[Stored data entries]

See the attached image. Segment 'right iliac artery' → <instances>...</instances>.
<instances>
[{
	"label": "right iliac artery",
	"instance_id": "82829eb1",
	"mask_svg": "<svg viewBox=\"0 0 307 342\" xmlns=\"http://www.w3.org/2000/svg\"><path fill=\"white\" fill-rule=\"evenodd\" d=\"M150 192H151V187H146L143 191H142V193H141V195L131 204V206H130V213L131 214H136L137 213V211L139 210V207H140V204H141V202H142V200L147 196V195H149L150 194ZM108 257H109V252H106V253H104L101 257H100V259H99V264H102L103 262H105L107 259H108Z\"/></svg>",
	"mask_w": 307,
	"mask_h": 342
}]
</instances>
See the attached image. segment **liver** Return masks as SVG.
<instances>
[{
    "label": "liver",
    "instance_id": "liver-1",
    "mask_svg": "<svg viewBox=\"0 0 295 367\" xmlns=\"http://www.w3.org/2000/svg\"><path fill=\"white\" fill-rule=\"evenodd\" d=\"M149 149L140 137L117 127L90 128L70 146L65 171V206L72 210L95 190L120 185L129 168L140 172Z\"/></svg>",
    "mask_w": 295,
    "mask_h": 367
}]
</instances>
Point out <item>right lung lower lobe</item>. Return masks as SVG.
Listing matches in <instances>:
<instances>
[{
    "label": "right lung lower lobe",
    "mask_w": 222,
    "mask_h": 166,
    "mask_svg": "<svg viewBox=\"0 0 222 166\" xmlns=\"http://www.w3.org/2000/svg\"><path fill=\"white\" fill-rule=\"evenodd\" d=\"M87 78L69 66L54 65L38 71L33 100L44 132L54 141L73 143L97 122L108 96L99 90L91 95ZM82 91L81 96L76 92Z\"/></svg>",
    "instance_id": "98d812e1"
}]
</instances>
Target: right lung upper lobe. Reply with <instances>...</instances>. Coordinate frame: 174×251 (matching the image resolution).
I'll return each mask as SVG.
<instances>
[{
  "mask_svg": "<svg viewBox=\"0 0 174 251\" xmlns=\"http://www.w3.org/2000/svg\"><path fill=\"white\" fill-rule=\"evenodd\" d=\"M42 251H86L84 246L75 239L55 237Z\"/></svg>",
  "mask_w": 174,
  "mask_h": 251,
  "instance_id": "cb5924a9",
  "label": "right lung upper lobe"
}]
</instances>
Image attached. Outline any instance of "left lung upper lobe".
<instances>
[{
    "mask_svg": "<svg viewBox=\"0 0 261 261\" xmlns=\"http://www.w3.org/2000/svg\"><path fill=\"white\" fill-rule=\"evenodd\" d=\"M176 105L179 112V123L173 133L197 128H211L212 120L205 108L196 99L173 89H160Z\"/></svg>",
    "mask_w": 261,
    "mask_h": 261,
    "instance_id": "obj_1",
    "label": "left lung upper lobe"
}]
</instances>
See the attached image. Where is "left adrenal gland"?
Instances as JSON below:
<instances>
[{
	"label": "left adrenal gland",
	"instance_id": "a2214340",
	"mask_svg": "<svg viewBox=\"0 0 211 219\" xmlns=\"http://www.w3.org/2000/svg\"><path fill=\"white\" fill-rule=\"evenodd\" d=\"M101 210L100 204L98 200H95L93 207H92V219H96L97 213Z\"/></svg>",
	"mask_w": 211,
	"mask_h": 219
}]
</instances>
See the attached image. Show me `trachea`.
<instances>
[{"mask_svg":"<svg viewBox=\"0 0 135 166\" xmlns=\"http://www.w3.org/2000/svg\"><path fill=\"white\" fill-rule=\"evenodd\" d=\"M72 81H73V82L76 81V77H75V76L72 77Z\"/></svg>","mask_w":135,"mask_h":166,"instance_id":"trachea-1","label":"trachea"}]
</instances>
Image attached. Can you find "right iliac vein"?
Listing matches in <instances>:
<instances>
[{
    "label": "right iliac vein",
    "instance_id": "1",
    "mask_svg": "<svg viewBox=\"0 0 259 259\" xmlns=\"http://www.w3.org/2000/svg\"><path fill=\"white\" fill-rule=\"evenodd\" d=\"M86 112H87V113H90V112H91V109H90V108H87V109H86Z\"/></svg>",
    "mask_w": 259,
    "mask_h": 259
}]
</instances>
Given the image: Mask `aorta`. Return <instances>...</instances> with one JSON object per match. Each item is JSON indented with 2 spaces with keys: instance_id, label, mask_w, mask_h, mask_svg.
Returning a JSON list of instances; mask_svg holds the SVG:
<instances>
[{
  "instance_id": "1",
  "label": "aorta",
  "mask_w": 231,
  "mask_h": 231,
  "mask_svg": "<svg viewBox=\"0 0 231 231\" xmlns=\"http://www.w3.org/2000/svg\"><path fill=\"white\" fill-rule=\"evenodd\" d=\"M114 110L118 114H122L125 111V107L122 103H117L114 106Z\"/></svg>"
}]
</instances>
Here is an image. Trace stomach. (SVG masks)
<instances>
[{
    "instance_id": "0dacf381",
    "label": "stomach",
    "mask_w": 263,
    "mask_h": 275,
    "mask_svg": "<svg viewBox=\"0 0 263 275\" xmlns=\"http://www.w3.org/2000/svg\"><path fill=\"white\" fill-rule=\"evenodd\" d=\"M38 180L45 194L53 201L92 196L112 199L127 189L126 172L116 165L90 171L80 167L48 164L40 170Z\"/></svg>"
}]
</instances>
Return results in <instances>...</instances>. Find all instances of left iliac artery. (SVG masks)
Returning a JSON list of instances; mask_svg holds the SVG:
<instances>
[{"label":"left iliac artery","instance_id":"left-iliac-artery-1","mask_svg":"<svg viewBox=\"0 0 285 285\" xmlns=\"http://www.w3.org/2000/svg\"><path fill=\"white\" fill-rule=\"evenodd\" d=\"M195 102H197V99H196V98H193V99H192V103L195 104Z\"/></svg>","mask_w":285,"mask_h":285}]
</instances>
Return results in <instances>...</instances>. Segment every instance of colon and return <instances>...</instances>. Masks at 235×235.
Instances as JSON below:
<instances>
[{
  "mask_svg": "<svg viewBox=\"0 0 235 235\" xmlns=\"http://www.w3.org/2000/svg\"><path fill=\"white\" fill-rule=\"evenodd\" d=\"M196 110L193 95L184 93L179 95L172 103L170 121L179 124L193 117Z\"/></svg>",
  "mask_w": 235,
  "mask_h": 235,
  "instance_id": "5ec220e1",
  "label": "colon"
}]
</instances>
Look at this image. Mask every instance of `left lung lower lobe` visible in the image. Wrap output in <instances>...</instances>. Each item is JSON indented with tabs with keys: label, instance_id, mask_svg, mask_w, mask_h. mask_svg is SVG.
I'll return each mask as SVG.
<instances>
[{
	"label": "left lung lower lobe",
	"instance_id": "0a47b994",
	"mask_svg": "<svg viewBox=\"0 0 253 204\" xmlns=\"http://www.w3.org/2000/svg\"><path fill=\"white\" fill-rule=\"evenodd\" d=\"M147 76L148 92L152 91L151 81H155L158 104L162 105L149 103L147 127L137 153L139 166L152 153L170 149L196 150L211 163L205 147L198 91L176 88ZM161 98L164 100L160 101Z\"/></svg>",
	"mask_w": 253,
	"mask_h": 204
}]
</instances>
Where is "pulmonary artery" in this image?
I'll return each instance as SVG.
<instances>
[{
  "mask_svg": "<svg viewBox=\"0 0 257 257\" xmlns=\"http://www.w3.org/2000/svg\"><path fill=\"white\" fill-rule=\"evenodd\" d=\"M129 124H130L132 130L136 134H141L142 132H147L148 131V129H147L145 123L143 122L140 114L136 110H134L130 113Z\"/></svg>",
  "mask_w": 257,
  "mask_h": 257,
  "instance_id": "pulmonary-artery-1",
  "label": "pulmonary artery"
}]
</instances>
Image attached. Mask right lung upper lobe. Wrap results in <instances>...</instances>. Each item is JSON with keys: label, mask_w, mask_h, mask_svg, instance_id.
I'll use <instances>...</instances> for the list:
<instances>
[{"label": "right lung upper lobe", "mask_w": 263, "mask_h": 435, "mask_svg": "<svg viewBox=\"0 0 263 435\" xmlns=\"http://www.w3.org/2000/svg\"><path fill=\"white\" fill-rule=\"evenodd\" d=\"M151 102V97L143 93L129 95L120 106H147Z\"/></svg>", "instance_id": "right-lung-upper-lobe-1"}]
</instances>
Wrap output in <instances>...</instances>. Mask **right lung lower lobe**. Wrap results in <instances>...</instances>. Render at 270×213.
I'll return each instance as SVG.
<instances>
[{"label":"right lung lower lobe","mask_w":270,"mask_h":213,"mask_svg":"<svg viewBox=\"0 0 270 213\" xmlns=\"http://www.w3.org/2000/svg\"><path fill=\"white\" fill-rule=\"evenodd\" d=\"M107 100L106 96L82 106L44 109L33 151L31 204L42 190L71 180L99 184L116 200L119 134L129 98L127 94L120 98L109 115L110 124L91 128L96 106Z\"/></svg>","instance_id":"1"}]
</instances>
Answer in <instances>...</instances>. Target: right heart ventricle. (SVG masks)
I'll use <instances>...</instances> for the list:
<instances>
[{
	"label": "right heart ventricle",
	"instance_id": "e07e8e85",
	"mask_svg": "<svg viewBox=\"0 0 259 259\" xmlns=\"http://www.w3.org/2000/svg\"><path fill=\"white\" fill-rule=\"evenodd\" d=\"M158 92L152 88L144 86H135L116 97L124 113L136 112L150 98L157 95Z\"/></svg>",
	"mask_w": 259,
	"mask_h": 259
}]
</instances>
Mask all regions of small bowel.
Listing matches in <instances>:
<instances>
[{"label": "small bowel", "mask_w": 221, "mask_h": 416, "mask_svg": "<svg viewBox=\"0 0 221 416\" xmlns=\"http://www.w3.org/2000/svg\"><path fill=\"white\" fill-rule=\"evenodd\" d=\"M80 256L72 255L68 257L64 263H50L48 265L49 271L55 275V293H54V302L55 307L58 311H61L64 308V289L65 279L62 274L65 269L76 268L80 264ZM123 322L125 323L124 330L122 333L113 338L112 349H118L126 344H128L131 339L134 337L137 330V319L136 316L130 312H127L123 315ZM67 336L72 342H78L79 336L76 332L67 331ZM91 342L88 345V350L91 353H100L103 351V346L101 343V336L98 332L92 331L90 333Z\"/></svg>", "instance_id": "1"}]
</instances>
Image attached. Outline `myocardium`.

TASK OBJECTIVE: An exact copy of the lines from the one containing "Answer in <instances>...</instances>." through the end of the entries is required, and nothing beyond them.

WRITTEN REPLY:
Answer in <instances>...</instances>. Target: right heart ventricle. (SVG masks)
I'll use <instances>...</instances> for the list:
<instances>
[{
	"label": "right heart ventricle",
	"instance_id": "e07e8e85",
	"mask_svg": "<svg viewBox=\"0 0 259 259\" xmlns=\"http://www.w3.org/2000/svg\"><path fill=\"white\" fill-rule=\"evenodd\" d=\"M158 92L152 88L144 86H135L116 97L124 113L136 112L150 98L157 95Z\"/></svg>",
	"mask_w": 259,
	"mask_h": 259
}]
</instances>
Mask all regions of small bowel.
Listing matches in <instances>:
<instances>
[{"label": "small bowel", "mask_w": 221, "mask_h": 416, "mask_svg": "<svg viewBox=\"0 0 221 416\" xmlns=\"http://www.w3.org/2000/svg\"><path fill=\"white\" fill-rule=\"evenodd\" d=\"M80 256L72 255L68 257L64 263H50L48 265L49 271L55 275V293H54V302L55 307L58 311H61L64 308V289L65 279L62 274L65 269L76 268L80 264ZM123 322L125 323L124 330L122 333L113 338L112 349H118L126 344H128L131 339L134 337L137 330V319L136 316L130 312H127L123 315ZM67 336L72 342H78L79 336L76 332L67 331ZM91 342L88 345V350L91 353H100L103 351V346L101 343V336L98 332L92 331L90 333Z\"/></svg>", "instance_id": "1"}]
</instances>
Image attached. Outline `myocardium`.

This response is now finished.